EXERCISE DIRECTIONS
Give back each entry unchanged, minus pictures.
***** MATERIAL TO PROCESS
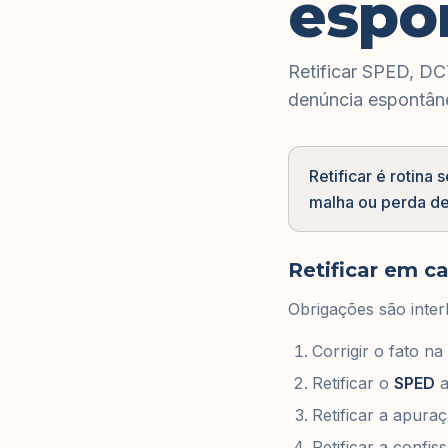
espo
Retificar SPED, DC
denúncia espontân
Retificar é rotina
malha ou perda d
Retificar em c
Obrigações são interl
Corrigir o fato na
Retificar o
SPED
a
Retificar a apura
Retificar a confis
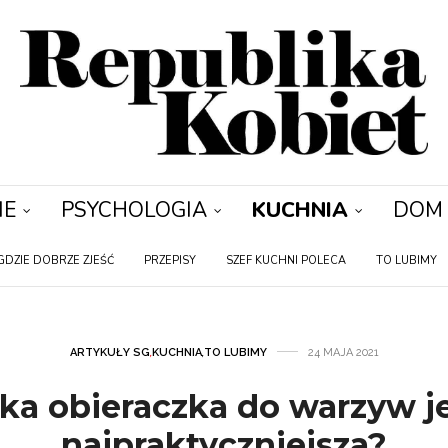
IE
PSYCHOLOGIA
KUCHNIA
DOM
GDZIE DOBRZE ZJEŚĆ
PRZEPISY
SZEF KUCHNI POLECA
TO LUBIMY
ARTYKUŁY SG
,
KUCHNIA
,
TO LUBIMY
24 MAJA 2021
ka obieraczka do warzyw j
najpraktyczniejsza?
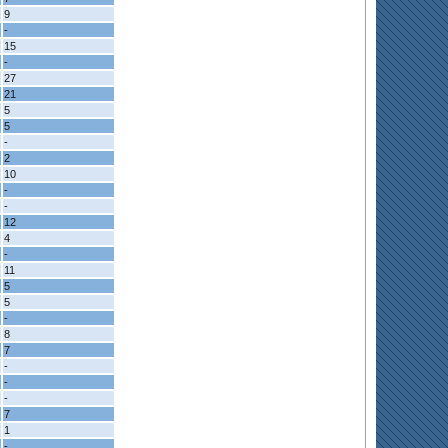
9
-
15
-
27
21
5
5
-
2
10
-
-
12
4
-
11
5
5
-
8
7
-
-
-
7
1
-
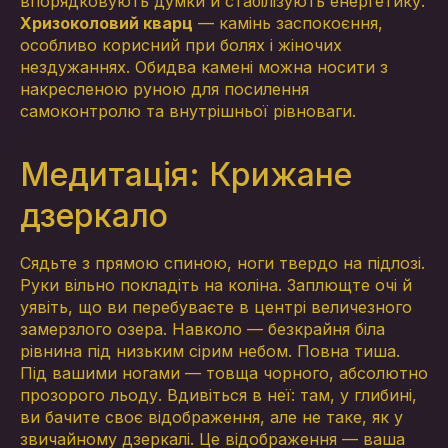
впорядковують думки й стабілізують енергетику.
Хризоколовий кварц
— камінь заспокоєння,
особливо корисний при болях і жіночих
нездужаннях. Обидва камені можна носити з
накресленою руною для посилення
самоконтролю та внутрішньої рівноваги.
Медитація: Крижане
дзеркало
Сядьте з прямою спиною, ноги твердо на підлозі.
Руки вільно покладіть на коліна. Заплющте очі й
уявіть, що ви перебуваєте в центрі величезного
замерзлого озера. Навколо — безкрайня біла
рівнина під низьким сірим небом. Повна тиша.
Під вашими ногами — товща чорного, абсолютно
прозорого льоду. Вдивіться в неї: там, у глибині,
ви бачите своє відображення, але не таке, як у
звичайному дзеркалі. Це відображення — ваша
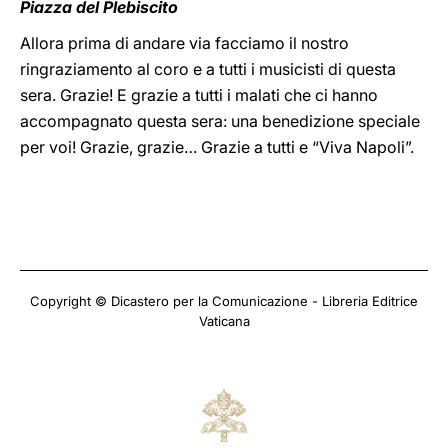
Piazza del Plebiscito
Allora prima di andare via facciamo il nostro
ringraziamento al coro e a tutti i musicisti di questa
sera. Grazie! E grazie a tutti i malati che ci hanno
accompagnato questa sera: una benedizione speciale
per voi! Grazie, grazie… Grazie a tutti e “Viva Napoli”.
Copyright © Dicastero per la Comunicazione - Libreria Editrice
Vaticana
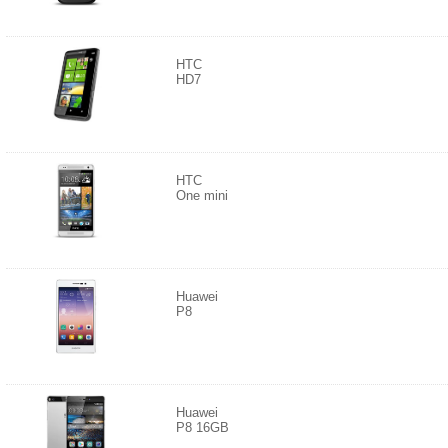
HTC
HD7
HTC
One mini
Huawei
P8
Huawei
P8 16GB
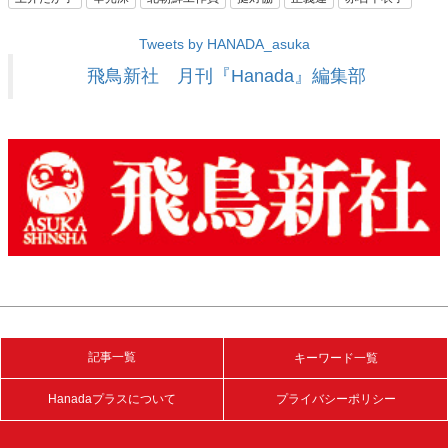
Tweets by HANADA_asuka
飛鳥新社 月刊『Hanada』編集部
記事一覧
キーワード一覧
Hanadaプラスについて
プライバシーポリシー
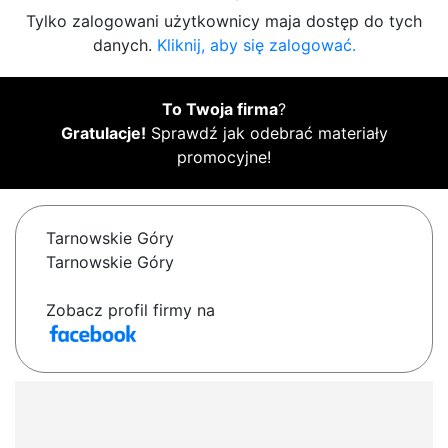
Tylko zalogowani użytkownicy maja dostęp do tych
danych.
Kliknij, aby się zalogować.
To Twoja firma
?
Gratulacje!
Sprawdź jak odebrać materiały
promocyjne!
Tarnowskie Góry
Tarnowskie Góry
Zobacz profil firmy na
**********
SOLUTION TO THIS TASK
espo
Retificar SPED, DC
denúncia espontân
Retificar é rotina
malha ou perda d
Retificar em c
Obrigações são interl
Corrigir o fato na
Retificar o
SPED
a
Retificar a apura
Retificar a confis
IE
PSYCHOLOGIA
KUCHNIA
DOM
GDZIE DOBRZE ZJEŚĆ
PRZEPISY
SZEF KUCHNI POLECA
TO LUBIMY
ARTYKUŁY SG
,
KUCHNIA
,
TO LUBIMY
24 MAJA 2021
ka obieraczka do warzyw j
najpraktyczniejsza?
9
-
15
-
27
21
5
5
-
2
10
-
-
12
4
-
11
5
5
-
8
7
-
-
-
7
1
-
впорядковують думки й стабілізують енергетику.
Хризоколовий кварц
— камінь заспокоєння,
особливо корисний при болях і жіночих
нездужаннях. Обидва камені можна носити з
накресленою руною для посилення
самоконтролю та внутрішньої рівноваги.
Медитація: Крижане
дзеркало
Сядьте з прямою спиною, ноги твердо на підлозі.
Руки вільно покладіть на коліна. Заплющте очі й
уявіть, що ви перебуваєте в центрі величезного
замерзлого озера. Навколо — безкрайня біла
рівнина під низьким сірим небом. Повна тиша.
Під вашими ногами — товща чорного, абсолютно
прозорого льоду. Вдивіться в неї: там, у глибині,
ви бачите своє відображення, але не таке, як у
звичайному дзеркалі. Це відображення — ваша
Piazza del Plebiscito
Allora prima di andare via facciamo il nostro
ringraziamento al coro e a tutti i musicisti di questa
sera. Grazie! E grazie a tutti i malati che ci hanno
accompagnato questa sera: una benedizione speciale
per voi! Grazie, grazie… Grazie a tutti e “Viva Napoli”.
Copyright © Dicastero per la Comunicazione - Libreria Editrice
Vaticana
HTC
HD7
HTC
One mini
Huawei
P8
Huawei
P8 16GB
Tweets by HANADA_asuka
飛鳥新社 月刊『Hanada』編集部
記事一覧
キーワード一覧
Hanadaプラスについて
プライバシーポリシー
Tylko zalogowani użytkownicy maja dostęp do tych
danych.
Kliknij, aby się zalogować.
To Twoja firma
?
Gratulacje!
Sprawdź jak odebrać materiały
promocyjne!
Tarnowskie Góry
Tarnowskie Góry
Zobacz profil firmy na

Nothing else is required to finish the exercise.